The comparison was made during hearings for Garland v. VanDerStok, which challenges a regulation from the Bureau of Alcohol, Tobacco and Firearms that defines self-assembly ghost gun kits as firearms. Partially assembled weapons that can be converted to full firearms must also be registered as guns, according to the regulation, introduced in 2022.
Solicitor General Elizabeth Prelogar was talking about how a self-assembly gun kit can be easily converted to a fully useable gun with the addition of one additional part when Alito interjected, Newsweek reported.
Alito asked if a component can be defined as a weapon, did it mean a notebook and a pen together can be a shopping list. Prelogar said no.
“If I put on a counter some eggs, some chopped-up ham, some chopped-up pepper and onions, is that a western omelet?” Alito said.
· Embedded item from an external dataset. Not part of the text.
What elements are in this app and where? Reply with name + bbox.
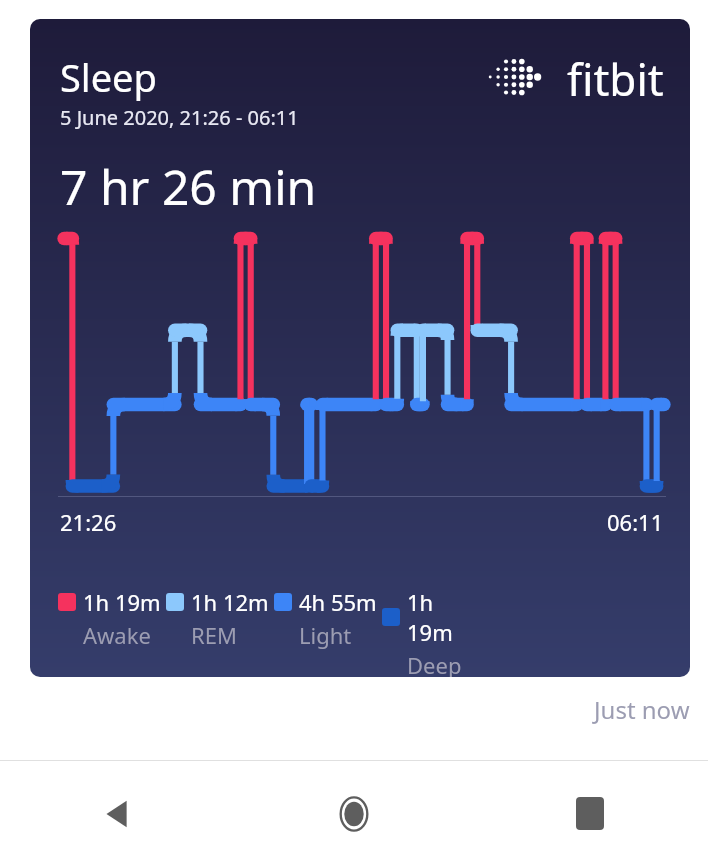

Prelogar said no since the components of a ghost gun can only be used to make a gun.
“The key difference here is that these weapon parts kits are designed and intended to be used as instruments of combat and they have no other conceivable use,” Prelogar said. “And I think the further evidence comes from the fact that respondents themselves agree that a disassembled gun qualifies as a weapon,” she said.
Justice Amy Coney Barrett used a similar food-related argument as Alito.
“Would your answer change if you ordered it from Hello Fresh, and you got a kit and it was like turkey chilly but all of the ingredients are in the kit?” Coney Barrett asked.
“Yes, and I think that presses on the more apt analogy here, which is that we are not suggesting here that scattered components that might have some entirely separate and distinct function could be aggregated and called a weapon in the absence of this kind of evidence that that is their intended purpose and function,” Prelogar said.
“But if you bought from Trader Joe’s some omelet-making kit that had all of the ingredients to make the omelet and maybe included whatever you needed to start the fire to cook the omelet … we would recognize that for what it is.”